Bound For Glory
(Cowboy with a contract. ph. secret)
One of my shortcomings in movie blogging is talking about the social context of the narrative instead of how film delivers the narrative. This is true when I talk about historical pieces like “Bound For Glory”, that’s all I see.
As the caption in that screen shot says, Woody Guthrie is like a modern cowboy, with a twist! The film begins in Pampa, Texas, and no offense to anyone who lives there now but the film’s depiction of the town is fucking tumbleweeds. And this is the middle of country and a part that’s already considered “The West.” This isn’t a Brigham Young type of frontier-ism – the traditional West still isn’t good enough especially by the Depression, and an American can only expect to go further to succeed. And when he gets there he mingles with Oklahoman fruit pickers in California, gets his radio show, struggles with his union beliefs and fame and family.
Great cinematography, but of course I have a few complaints. The movie, like the real Woody, stayed too long in Texas and also a bit longer in the other places the character finds himself being. David Carradine does some good work playing a small town boy but comes short at making him sympathetic. He can’t juggle his beliefs and his family, a mid-20th century version of the workaholic dad who always misses his son’s big baseball game.

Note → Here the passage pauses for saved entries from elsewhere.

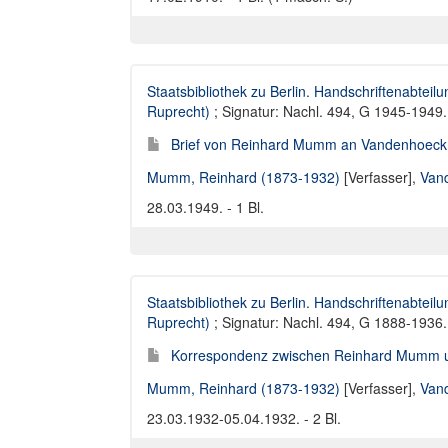
Staatsbibliothek zu Berlin. Handschriftenabteilu
Ruprecht)
; Signatur: Nachl. 494, G 1945-1949. 
Brief von Reinhard Mumm an Vandenhoeck 
Mumm, Reinhard (1873-1932)
[Verfasser],
Van
28.03.1949. - 1 Bl.
Staatsbibliothek zu Berlin. Handschriftenabteilu
Ruprecht)
; Signatur: Nachl. 494, G 1888-1936.
Korrespondenz zwischen Reinhard Mumm u
Mumm, Reinhard (1873-1932)
[Verfasser],
Van
23.03.1932-05.04.1932. - 2 Bl.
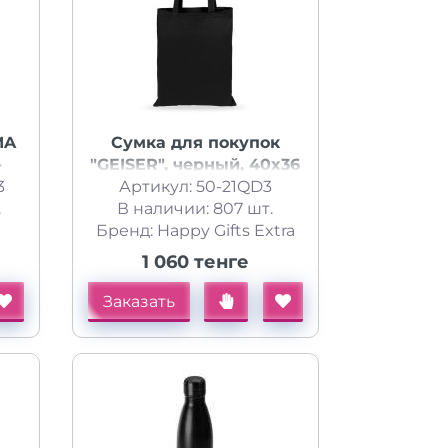
MA
Сумка для покупок
-
"GEISER", черный, 40x36
3
й
см, 100% хлопок, 105 г/
Артикул: 50-21QD3
ый
.
В наличии: 807 шт.
м2
Бренд: Happy Gifts Extra
1 060 тенге
Заказать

I’m still baffled yet in reverence of New Hollywood because they could make movies about socialism with jazz hands. The contradiction of being pro-union while working in a sponsored radio show isn’t stressed in the film, although that’s probably a more contemporary way of thinking. Tip: If someone wants to do an agenda movie, they can use the immigration in California in the 30’s and use Okies as a metaphor for the way Mexicans are treated today.